Es dauerte lediglich ein paar Tage: Nachdem bekanntgegeben worden war, dass sowohl ​Sonny Kittel (26) als auch Dario Lezcano (28) den FC Ingolstadt verlassen werden, schlug der ​Hamburger SV zu und verpflichtete Kittel für die kommenden vier Jahre. Jetzt steht auch eine Verpflichtung des venezolanischen Nationalspielers im Raum.

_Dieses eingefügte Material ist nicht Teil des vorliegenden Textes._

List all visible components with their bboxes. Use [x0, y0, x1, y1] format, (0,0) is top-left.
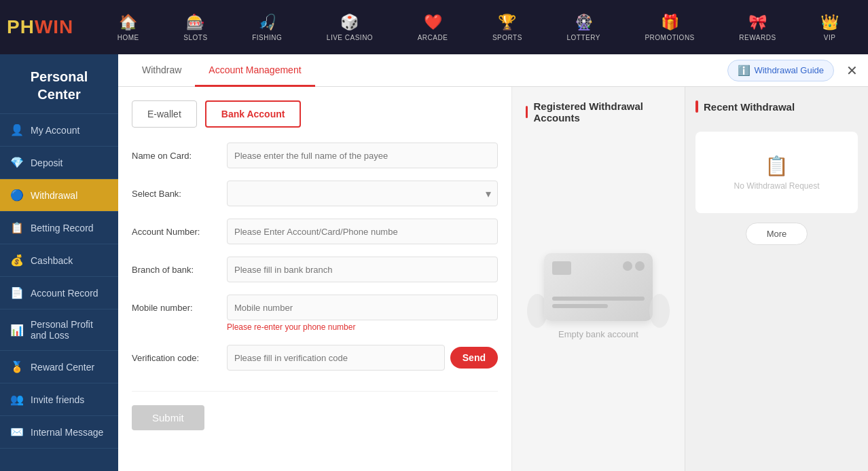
no-request-text: No Withdrawal Request — [734, 181, 819, 191]
card-illustration-wrapper — [544, 253, 653, 321]
nav-live-casino[interactable]: 🎲LIVE CASINO — [321, 14, 378, 41]
mobile-number-row: Mobile number: Please re-enter your phon… — [132, 295, 498, 333]
sidebar: Personal Center 👤 My Account 💎 Deposit 🔵… — [0, 54, 118, 471]
card-chip — [552, 261, 571, 275]
card-dot-2 — [635, 261, 645, 271]
info-icon: ℹ️ — [738, 64, 751, 77]
middle-panel: Registered Withdrawal Accounts — [512, 87, 685, 471]
vip-icon: 👑 — [820, 14, 839, 31]
sidebar-item-personal-profit[interactable]: 📊 Personal Profit and Loss — [0, 309, 118, 351]
select-bank-label: Select Bank: — [132, 189, 227, 199]
red-bar — [526, 106, 528, 118]
nav-rewards[interactable]: 🎀REWARDS — [734, 14, 781, 41]
recent-withdrawal-card: 📋 No Withdrawal Request — [695, 132, 858, 213]
tabs-bar: Withdraw Account Management ℹ️ Withdrawa… — [118, 54, 868, 87]
name-on-card-row: Name on Card: — [132, 143, 498, 168]
nav-sports[interactable]: 🏆SPORTS — [487, 14, 528, 41]
account-number-input[interactable] — [227, 219, 498, 244]
registered-accounts-title: Registered Withdrawal Accounts — [526, 100, 671, 124]
name-on-card-input[interactable] — [227, 143, 498, 168]
nav-arcade[interactable]: ❤️ARCADE — [412, 14, 454, 41]
nav-fishing[interactable]: 🎣FISHING — [247, 14, 287, 41]
account-number-label: Account Number: — [132, 227, 227, 237]
arcade-icon: ❤️ — [424, 14, 442, 31]
no-request-icon: 📋 — [765, 155, 789, 177]
logo-ph: PH — [7, 16, 35, 37]
reward-center-icon: 🏅 — [10, 360, 24, 373]
fishing-icon: 🎣 — [258, 14, 276, 31]
nav-items: 🏠HOME 🎰SLOTS 🎣FISHING 🎲LIVE CASINO ❤️ARC… — [95, 14, 861, 41]
drop-shadow-right — [649, 294, 670, 328]
payment-methods: E-wallet Bank Account — [132, 100, 498, 128]
nav-vip[interactable]: 👑VIP — [815, 14, 844, 41]
logo-win: WIN — [35, 16, 73, 37]
submit-button[interactable]: Submit — [132, 405, 204, 430]
betting-record-icon: 📋 — [10, 221, 24, 234]
app-logo[interactable]: PHWIN — [7, 16, 95, 38]
nav-lottery[interactable]: 🎡LOTTERY — [561, 14, 605, 41]
my-account-icon: 👤 — [10, 124, 24, 136]
account-number-row: Account Number: — [132, 219, 498, 244]
sidebar-item-internal-message[interactable]: ✉️ Internal Message — [0, 416, 118, 449]
main-layout: Personal Center 👤 My Account 💎 Deposit 🔵… — [0, 54, 868, 471]
nav-slots[interactable]: 🎰SLOTS — [178, 14, 213, 41]
mobile-number-label: Mobile number: — [132, 303, 227, 313]
bank-select-wrapper: ▾ — [227, 181, 498, 206]
lottery-icon: 🎡 — [575, 14, 593, 31]
mobile-error-text: Please re-enter your phone number — [227, 322, 355, 332]
sidebar-item-reward-center[interactable]: 🏅 Reward Center — [0, 351, 118, 383]
nav-home[interactable]: 🏠HOME — [112, 14, 145, 41]
sidebar-item-deposit[interactable]: 💎 Deposit — [0, 147, 118, 179]
card-dots — [623, 261, 645, 271]
select-bank-row: Select Bank: ▾ — [132, 181, 498, 206]
sidebar-item-account-record[interactable]: 📄 Account Record — [0, 277, 118, 309]
name-on-card-label: Name on Card: — [132, 151, 227, 161]
tab-withdraw[interactable]: Withdraw — [128, 55, 195, 87]
content-columns: E-wallet Bank Account Name on Card: Sele… — [118, 87, 868, 471]
bank-select[interactable] — [227, 181, 498, 206]
submit-area: Submit — [132, 391, 498, 430]
sidebar-item-my-account[interactable]: 👤 My Account — [0, 114, 118, 147]
sidebar-item-betting-record[interactable]: 📋 Betting Record — [0, 212, 118, 244]
personal-profit-icon: 📊 — [10, 324, 24, 337]
account-record-icon: 📄 — [10, 286, 24, 299]
recent-withdrawal-title: Recent Withdrawal — [695, 100, 858, 113]
invite-friends-icon: 👥 — [10, 393, 24, 406]
internal-message-icon: ✉️ — [10, 426, 24, 438]
sidebar-item-cashback[interactable]: 💰 Cashback — [0, 244, 118, 277]
sports-icon: 🏆 — [498, 14, 516, 31]
sidebar-item-withdrawal[interactable]: 🔵 Withdrawal — [0, 179, 118, 212]
rewards-icon: 🎀 — [748, 14, 767, 31]
withdrawal-icon: 🔵 — [10, 189, 24, 202]
card-line-1 — [552, 297, 645, 301]
card-dot-1 — [623, 261, 632, 271]
live-casino-icon: 🎲 — [340, 14, 359, 31]
card-line-2 — [552, 304, 608, 308]
branch-of-bank-input[interactable] — [227, 257, 498, 282]
sidebar-item-invite-friends[interactable]: 👥 Invite friends — [0, 383, 118, 416]
send-button[interactable]: Send — [450, 347, 498, 369]
branch-of-bank-label: Branch of bank: — [132, 265, 227, 275]
slots-icon: 🎰 — [186, 14, 204, 31]
close-button[interactable]: ✕ — [846, 62, 858, 79]
branch-of-bank-row: Branch of bank: — [132, 257, 498, 282]
right-red-bar — [695, 100, 698, 113]
verification-code-input[interactable] — [227, 345, 445, 371]
card-lines — [552, 297, 645, 312]
right-panel: Recent Withdrawal 📋 No Withdrawal Reques… — [685, 87, 868, 471]
card-illustration — [544, 253, 653, 321]
promotions-icon: 🎁 — [661, 14, 679, 31]
tab-account-management[interactable]: Account Management — [195, 55, 314, 87]
verification-code-row: Verification code: Send — [132, 345, 498, 371]
bank-account-button[interactable]: Bank Account — [205, 100, 302, 128]
more-button[interactable]: More — [746, 223, 808, 245]
verification-code-label: Verification code: — [132, 353, 227, 363]
empty-state: Empty bank account — [526, 134, 671, 457]
content-area: Withdraw Account Management ℹ️ Withdrawa… — [118, 54, 868, 471]
mobile-number-input[interactable] — [227, 295, 498, 320]
empty-bank-label: Empty bank account — [558, 329, 638, 339]
nav-promotions[interactable]: 🎁PROMOTIONS — [639, 14, 700, 41]
withdrawal-guide-button[interactable]: ℹ️ Withdrawal Guide — [727, 60, 834, 81]
cashback-icon: 💰 — [10, 254, 24, 267]
ewallet-button[interactable]: E-wallet — [132, 100, 197, 128]
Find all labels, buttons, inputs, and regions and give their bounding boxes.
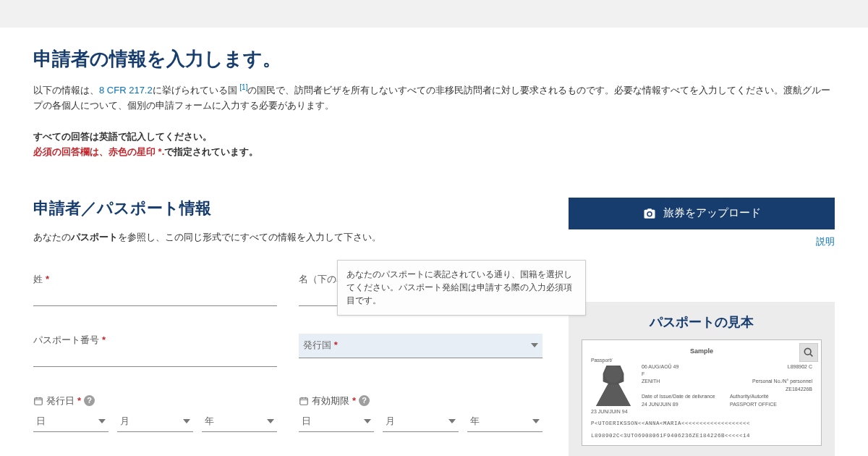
- chevron-down-icon: [98, 419, 106, 423]
- upload-passport-button[interactable]: 旅券をアップロード: [569, 198, 835, 229]
- expiry-year-select[interactable]: 年: [467, 412, 542, 432]
- help-icon[interactable]: ?: [84, 395, 95, 406]
- help-icon[interactable]: ?: [359, 395, 370, 406]
- intro-paragraph: 以下の情報は、8 CFR 217.2に挙げられている国 [1]の国民で、訪問者ビ…: [33, 82, 835, 114]
- camera-icon: [643, 207, 656, 220]
- svg-rect-1: [300, 397, 308, 404]
- zoom-button[interactable]: [799, 343, 818, 362]
- passport-number-field[interactable]: パスポート番号*: [33, 334, 277, 367]
- passport-sample-box: パスポートの見本 Sample Passport/ 06 AUG/AOÛ 49 …: [569, 302, 835, 456]
- calendar-icon: [299, 396, 309, 406]
- chevron-down-icon: [183, 419, 190, 423]
- calendar-icon: [33, 396, 43, 406]
- issue-year-select[interactable]: 年: [202, 412, 277, 432]
- issuing-country-tooltip: あなたのパスポートに表記されている通り、国籍を選択してください。パスポート発給国…: [337, 260, 586, 316]
- avatar-silhouette-icon: [596, 366, 631, 406]
- passport-number-label: パスポート番号: [33, 334, 99, 347]
- section-desc: あなたのパスポートを参照し、この同じ形式でにすべての情報を入力して下さい。: [33, 231, 542, 244]
- issuing-country-field[interactable]: 発行国 *: [299, 334, 542, 367]
- cfr-link[interactable]: 8 CFR 217.2: [99, 85, 153, 96]
- footnote-marker: [1]: [239, 83, 247, 91]
- surname-label: 姓: [33, 273, 43, 286]
- sample-title: パスポートの見本: [582, 313, 822, 331]
- chevron-down-icon: [531, 343, 538, 347]
- issue-date-label: 発行日: [46, 394, 75, 408]
- passport-sample-image: Sample Passport/ 06 AUG/AOÛ 49 L898902 C…: [582, 339, 822, 447]
- expiry-date-field: 有効期限* ? 日 月 年: [299, 394, 542, 432]
- issue-day-select[interactable]: 日: [33, 412, 109, 432]
- chevron-down-icon: [532, 419, 540, 423]
- magnifier-icon: [803, 347, 814, 358]
- page-title: 申請者の情報を入力します。: [33, 46, 835, 72]
- upload-button-label: 旅券をアップロード: [663, 206, 761, 220]
- expiry-date-label: 有効期限: [312, 394, 349, 408]
- surname-field[interactable]: 姓*: [33, 273, 277, 306]
- issue-month-select[interactable]: 月: [117, 412, 192, 432]
- chevron-down-icon: [364, 419, 371, 423]
- issue-date-field: 発行日* ? 日 月 年: [33, 394, 277, 432]
- explain-link[interactable]: 説明: [816, 236, 835, 247]
- chevron-down-icon: [267, 419, 274, 423]
- instructions: すべての回答は英語で記入してください。 必須の回答欄は、赤色の星印 *.で指定さ…: [33, 130, 835, 160]
- chevron-down-icon: [448, 419, 456, 423]
- expiry-month-select[interactable]: 月: [383, 412, 458, 432]
- top-nav-bar: -: [0, 0, 868, 28]
- expiry-day-select[interactable]: 日: [299, 412, 374, 432]
- svg-point-2: [804, 348, 811, 355]
- section-title: 申請者／パスポート情報: [33, 198, 542, 219]
- issuing-country-label: 発行国: [303, 339, 331, 350]
- svg-rect-0: [35, 397, 43, 404]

Neun eigene Treffer und vier Vorlagen: die Bilanz von Lezcano aus 29 absolvierten Spielen in der Spielzeit 2018/19 liest sich erstmal gar nicht so schlecht. 


Dem Hamburger Abendblatt zufolge denkt man beim HSV ernsthaft über diese Personalie nach. Noch mehr als von den rein statistischen Werten dürften die Hamburger Verantwortlichen von der grundsätzlichen Arbeitseinstellung des Paraguayers überzeugt sein: Lezcano ist ein kämpfender, laufintensiver, unbequemer Stürmer, der sich für weite Wege nicht zu schade ist. 

Spieler mit solch einem Profil waren in der Vergangenheit rar gesät im Hamburger Kader. 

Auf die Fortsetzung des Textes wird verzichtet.